Friday, October 30, 2009

Working with CSV Files

It's been a while since I had an update to the blog, and I've been waiting for something to jump out at me. Today I read on the news that the White House has released some visitor logs to the public, and they are making them available for download as a CSV file, and it piqued my interest, so I downloaded the file.

PowerShell v1 and v2 both have a module called Import-CSV that makes it ridiculously easy to work with CSV files. They will slurp up the file and output an array of objects, one per row, with properties that correspond to the columns in the file.

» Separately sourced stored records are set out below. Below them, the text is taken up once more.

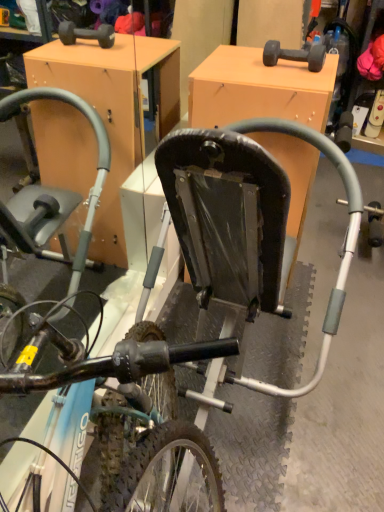 Describe the element at coordinates (102, 395) in the screenshot. I see `metallic silver bicycle at center` at that location.

This screenshot has height=512, width=384. What are the coordinates of `metallic silver bicycle at center` in the screenshot? It's located at (102, 395).

What do you see at coordinates (258, 89) in the screenshot? I see `matte orange cabinet at center` at bounding box center [258, 89].

Looking at this image, what is the approximate height of matte orange cabinet at center?

matte orange cabinet at center is 35.80 inches tall.

The width and height of the screenshot is (384, 512). Identify the location of matte orange cabinet at center. (258, 89).

Where is `metallic silver bicycle at center`? The image size is (384, 512). metallic silver bicycle at center is located at coordinates (102, 395).

Would you say metallic silver bicycle at center is to the left or to the right of matte orange cabinet at center in the picture?

Clearly, metallic silver bicycle at center is on the left of matte orange cabinet at center in the image.

Which is in front, metallic silver bicycle at center or matte orange cabinet at center?

metallic silver bicycle at center.

Between point (170, 421) and point (186, 278), which one is positioned behind?

The point (186, 278) is farther.

From the image's perspective, is metallic silver bicycle at center positioned above or below matte orange cabinet at center?

From the image's perspective, metallic silver bicycle at center appears above matte orange cabinet at center.

Based on the photo, from a real-world perspective, between metallic silver bicycle at center and matte orange cabinet at center, who is vertically higher?

metallic silver bicycle at center is physically above.

Considering the sizes of metallic silver bicycle at center and matte orange cabinet at center in the image, is metallic silver bicycle at center wider or thinner than matte orange cabinet at center?

In the image, metallic silver bicycle at center appears to be more narrow than matte orange cabinet at center.

Between metallic silver bicycle at center and matte orange cabinet at center, which one has less height?

matte orange cabinet at center.

Is metallic silver bicycle at center bigger or smaller than matte orange cabinet at center?

metallic silver bicycle at center is smaller than matte orange cabinet at center.

Can matte orange cabinet at center be found inside metallic silver bicycle at center?

Actually, matte orange cabinet at center is outside metallic silver bicycle at center.

Would you say metallic silver bicycle at center is a long distance from matte orange cabinet at center?

That's not correct — metallic silver bicycle at center is a little close to matte orange cabinet at center.

Is metallic silver bicycle at center oriented towards matte orange cabinet at center?

Yes, metallic silver bicycle at center faces towards matte orange cabinet at center.

In the scene shown: Can you tell me how much metallic silver bicycle at center and matte orange cabinet at center differ in facing direction?

The angle between the facing direction of metallic silver bicycle at center and the facing direction of matte orange cabinet at center is 0.664 degrees.

This screenshot has height=512, width=384. In order to click on table below the metallic silver bicycle at center (from the image's perspective) in this screenshot , I will do coord(258,89).

Can you confirm if matte orange cabinet at center is positioned to the right of metallic silver bicycle at center?

Yes, matte orange cabinet at center is to the right of metallic silver bicycle at center.

Between matte orange cabinet at center and metallic silver bicycle at center, which one is positioned in front?

Positioned in front is metallic silver bicycle at center.

Between point (318, 116) and point (135, 490), which one is positioned in front?

The point (135, 490) is closer.

From the image's perspective, relative to metallic silver bicycle at center, is matte orange cabinet at center above or below?

Clearly, from the image's perspective, matte orange cabinet at center is below metallic silver bicycle at center.

From a real-world perspective, who is located lower, matte orange cabinet at center or metallic silver bicycle at center?

In real-world perspective, matte orange cabinet at center is lower.

Looking at their sizes, would you say matte orange cabinet at center is wider or thinner than metallic silver bicycle at center?

Considering their sizes, matte orange cabinet at center looks broader than metallic silver bicycle at center.

Is matte orange cabinet at center shorter than metallic silver bicycle at center?

Yes, matte orange cabinet at center is shorter than metallic silver bicycle at center.

Can you confirm if matte orange cabinet at center is smaller than metallic silver bicycle at center?

No, matte orange cabinet at center is not smaller than metallic silver bicycle at center.

Can metallic silver bicycle at center be found inside matte orange cabinet at center?

No, metallic silver bicycle at center is not inside matte orange cabinet at center.

Is matte orange cabinet at center touching metallic silver bicycle at center?

No, matte orange cabinet at center is not making contact with metallic silver bicycle at center.

Is matte orange cabinet at center oriented away from metallic silver bicycle at center?

Yes.

Can you tell me how much matte orange cabinet at center and metallic silver bicycle at center differ in facing direction?

matte orange cabinet at center and metallic silver bicycle at center are facing 0.664 degrees away from each other.

Measure the distance between matte orange cabinet at center and metallic silver bicycle at center.

matte orange cabinet at center is 27.27 inches from metallic silver bicycle at center.

Where is `table below the metallic silver bicycle at center (from the image's perspective)`? table below the metallic silver bicycle at center (from the image's perspective) is located at coordinates (258, 89).

This screenshot has width=384, height=512. I want to click on bicycle to the left of matte orange cabinet at center, so click(102, 395).

The image size is (384, 512). In order to click on table that is under the metallic silver bicycle at center (from a real-world perspective) in this screenshot , I will do `click(258, 89)`. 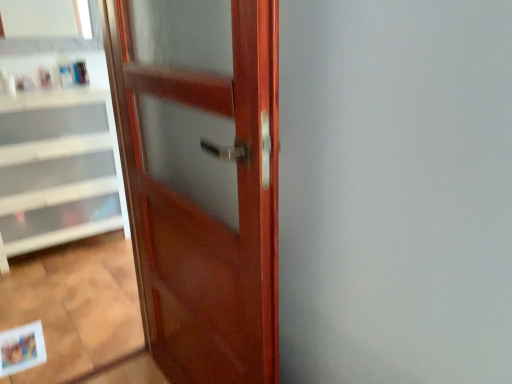 This screenshot has width=512, height=384. In order to click on free space in front of matte plastic bottle at upper left, positioned as the third toiletry in left-to-right order in this screenshot , I will do `click(67, 86)`. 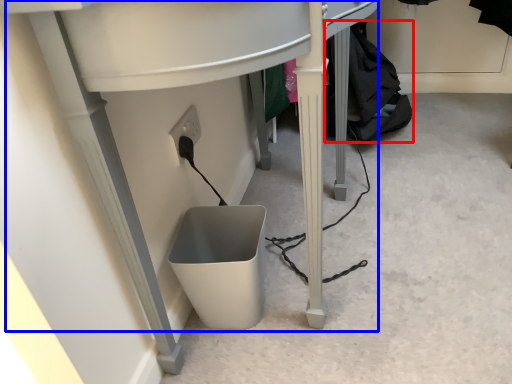 Question: Which object appears farthest to the camera in this image, clothing (highlighted by a red box) or computer desk (highlighted by a blue box)?

Choices:
 (A) clothing
 (B) computer desk

Answer: (A) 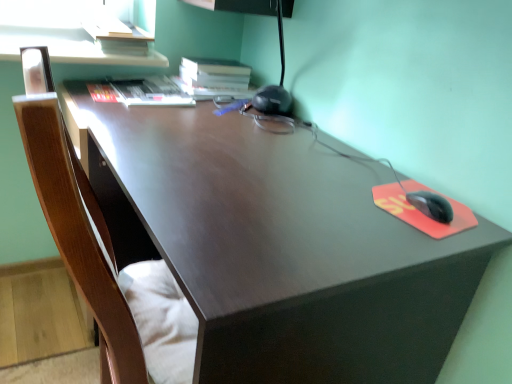 The width and height of the screenshot is (512, 384). What are the coordinates of `vacant area located to the right-hand side of hardcover book at upper left, the 2th book in the right-to-left sequence` in the screenshot? It's located at (215, 114). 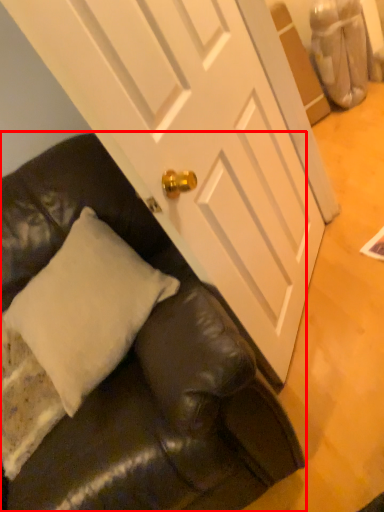 Question: From the image's perspective, where is studio couch (annotated by the red box) located relative to pillow?

Choices:
 (A) below
 (B) above

Answer: (A) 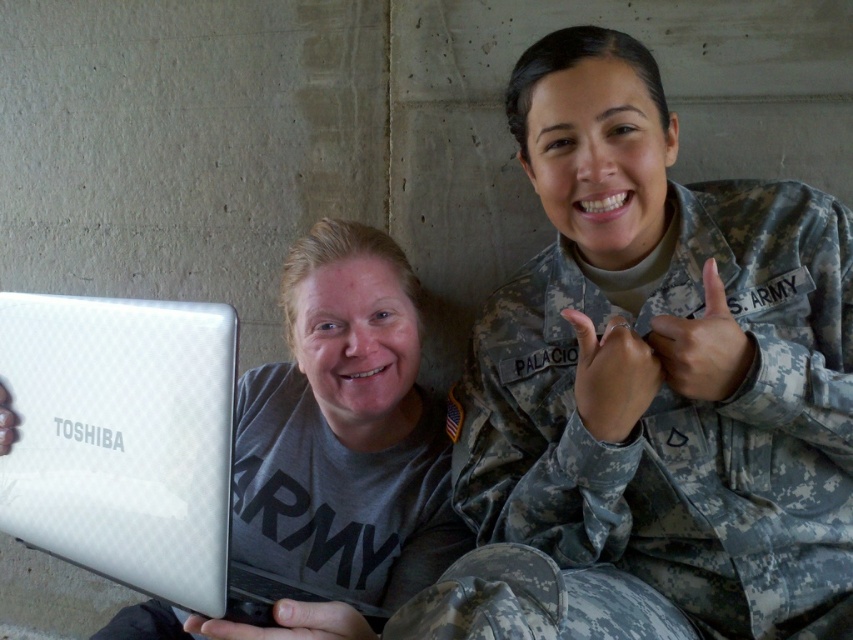 Question: Which point is closer to the camera taking this photo?

Choices:
 (A) (132, 572)
 (B) (548, 301)

Answer: (A)

Question: Is camouflage fabric us army uniform at upper right thinner than silver textured laptop at center?

Choices:
 (A) yes
 (B) no

Answer: (B)

Question: Considering the relative positions of camouflage fabric us army uniform at upper right and silver textured laptop at center in the image provided, where is camouflage fabric us army uniform at upper right located with respect to silver textured laptop at center?

Choices:
 (A) below
 (B) above

Answer: (B)

Question: Which point is closer to the camera?

Choices:
 (A) (718, 259)
 (B) (280, 584)

Answer: (A)

Question: Does camouflage fabric us army uniform at upper right have a lesser width compared to silver textured laptop at center?

Choices:
 (A) no
 (B) yes

Answer: (A)

Question: Among these objects, which one is farthest from the camera?

Choices:
 (A) silver textured laptop at center
 (B) camouflage fabric us army uniform at upper right

Answer: (A) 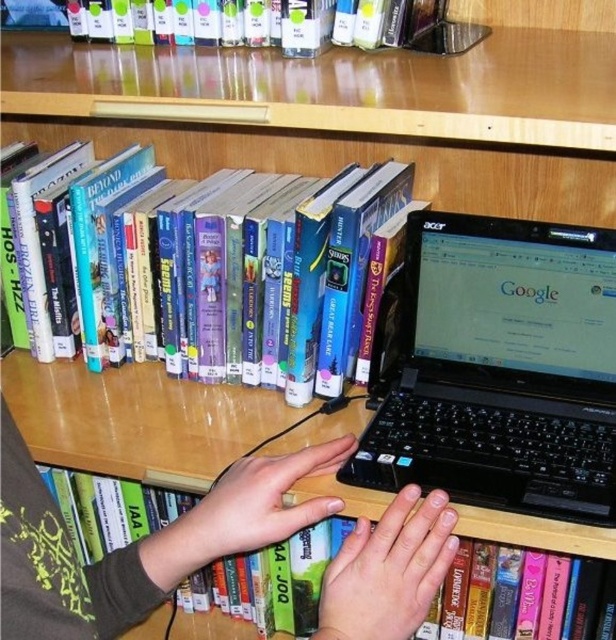 You are a librarian organizing books on a shelf. You notice the hardcover book at center and the green matte hands at center. Which object is closer to you?

The hardcover book at center is closer to you because the green matte hands at center are behind it.

Based on the photo, you are organizing a study space and need to ensure that the black plastic laptop at center can fit under the desk without overlapping the green matte hands at center. Based on their sizes, will the laptop fit comfortably?

The black plastic laptop at center is smaller than the green matte hands at center, so it should fit comfortably under the desk without overlapping. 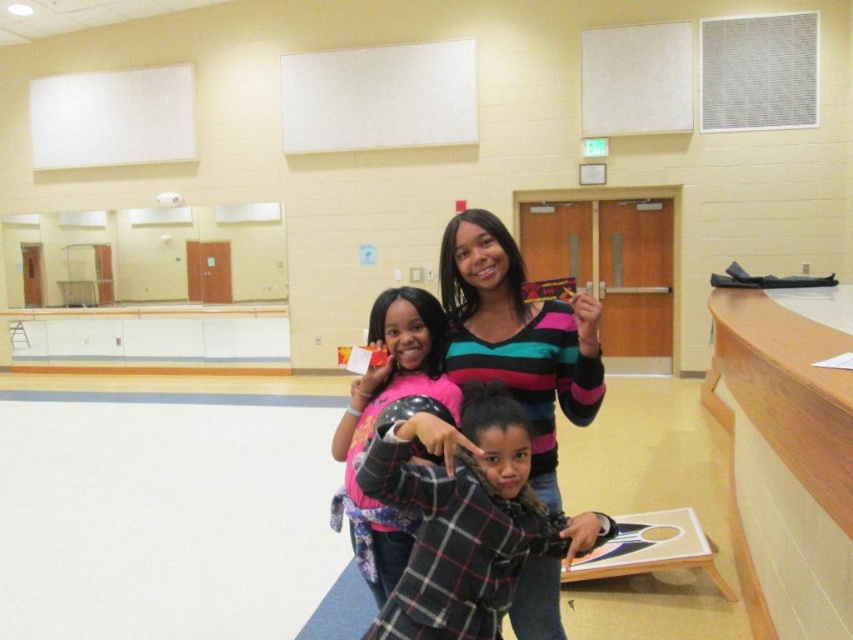 In the image of the dance studio, there is a point labeled at coordinates (x=518, y=337). Based on the scene description, what object or part of clothing is this point located on?

The point at (x=518, y=337) is located on the striped sweater at center.

You are a photographer setting up for a group photo in the dance studio. You want to ensure the plaid wool sweater at center is visible in the frame. Where should you position the camera relative to the point at (466, 516)?

The plaid wool sweater at center is located at point (466, 516), so positioning the camera directly facing this point will ensure it is visible in the frame. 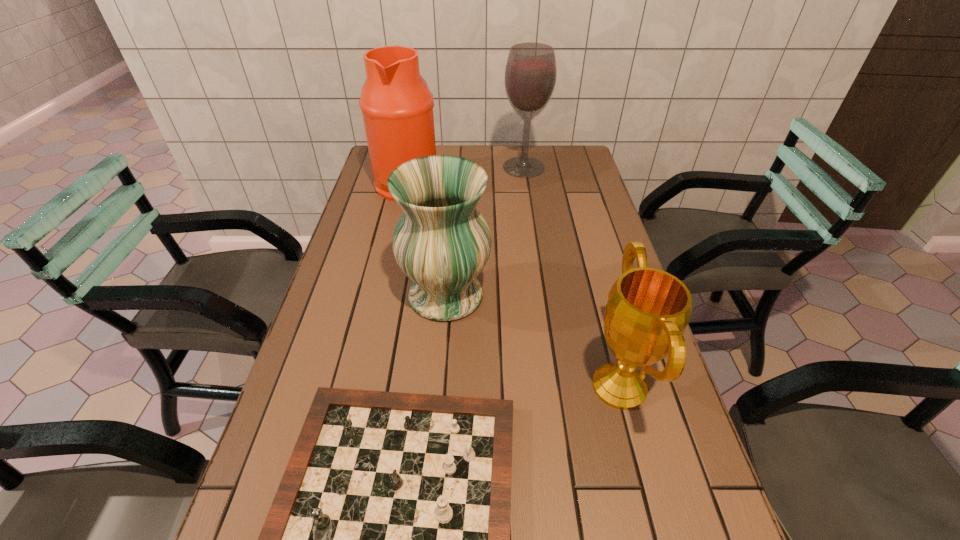 The image size is (960, 540). In the image, there is a desktop. Find the location of `blank space at the far right corner`. blank space at the far right corner is located at coordinates (577, 161).

Find the location of a particular element. This screenshot has height=540, width=960. free space between the award and the alcohol is located at coordinates (571, 276).

Locate which object ranks in proximity to the vase. Please provide its 2D coordinates. Your answer should be formatted as a tuple, i.e. [(x, y)], where the tuple contains the x and y coordinates of a point satisfying the conditions above.

[(388, 539)]

Identify which object is the fourth nearest to the water jug. Please provide its 2D coordinates. Your answer should be formatted as a tuple, i.e. [(x, y)], where the tuple contains the x and y coordinates of a point satisfying the conditions above.

[(388, 539)]

Find the location of a particular element. blank area in the image that satisfies the following two spatial constraints: 1. on the back side of the vase; 2. from the spout of the water jug is located at coordinates (455, 182).

The width and height of the screenshot is (960, 540). Find the location of `free space that satisfies the following two spatial constraints: 1. from the spout of the water jug; 2. on the right side of the third nearest object`. free space that satisfies the following two spatial constraints: 1. from the spout of the water jug; 2. on the right side of the third nearest object is located at coordinates (382, 295).

At what (x,y) coordinates should I click in order to perform the action: click on free space that satisfies the following two spatial constraints: 1. on the front side of the alcohol; 2. from the spout of the water jug. Please return your answer as a coordinate pair (x, y). The image size is (960, 540). Looking at the image, I should click on (526, 182).

This screenshot has height=540, width=960. I want to click on free space that satisfies the following two spatial constraints: 1. from the spout of the water jug; 2. on the back side of the third nearest object, so click(382, 295).

The width and height of the screenshot is (960, 540). Identify the location of free space that satisfies the following two spatial constraints: 1. from the spout of the water jug; 2. on the left side of the vase. (382, 295). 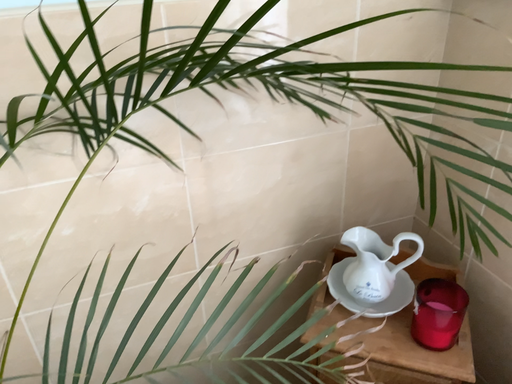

Let's import the file and look at a record:

PS> $visitors = Import-Csv .\10-30-waves-posting.csv
PS> $visitors[-1]


NAMELAST : ZIMPHER
NAMEFIRST : NANCY
NAMEMID : L
UIN : U81194
BDGNBR : 72400
ACCESS_TYPE : VA
TOA : 4/1/20091:45:42PM
POA : D0102
TOD : 4/1/20095:50:21PM
POD : D1
APPT_MADE_DATE : 3/25/20095:07:33PM
APPT_START_DATE : 4/1/20092:00:00PM
APPT_END_DATE : 4/1/200911:59:00PM
APPT_CANCEL_DATE :
Total_People : 3
LAST_UPDATEDBY : J7
POST : WIN
LastEntryDate : 3/25/20095:08:57PM
TERMINAL_SUFFIX : J7
visitee_namelast : DOUGLAS
visitee_namefirst : DEREK
MEETING_LOC : OEOB
MEETING_ROOM : 459
CALLER_NAME_LAST : WILKINS
CALLER_NAME_FIRST : ELIZABETH
CALLER_ROOM :
Description :

Interesting. I wonder, who had the most visitors (I snipped out the middle of the results)?

PS> $visitors |
Group-Object visitee_namelast |
Sort-Object Count |
Select-Object Count, Name

Count Name
----- ----
1 ANDREW
1 LONG
1 BINNIX
1 BREWER
...
7 'SUMMERS'
7 JARRETT
8 'POTUS/FLOTUS'
8 'EMANUEL'
9 POTUS/FLOTUS
9 'DOEBLER'
10 DOEBLER
10 'TCHEN'
12 TCHEN
42 'POTUS'
56 POTUS
69 OFFICE
211

Uh oh. There's something funky about this file. There are empty lines, and it's inconsistent about when it puts quotes around text fields. I'm pretty sure we don't have any fields with commas in them, so let's try stripping out any lines that only have whitespace and/or commas in them and then strip out single quotes from the rest of the lines:

PS> Get-Content .\10-30-waves-posting.csv |
?{$_ -notmatch '^(\s|,)*$'} |
%{$_.replace("'", '')} > wh.csv

** Note: that regex after -notmatch above can be read as:
^ start at the beginning of the string
(\s|,)* zero or more whitespace or comma characters
$ the end of the string

There. Now we can try that again, using our new file (snipped for length again).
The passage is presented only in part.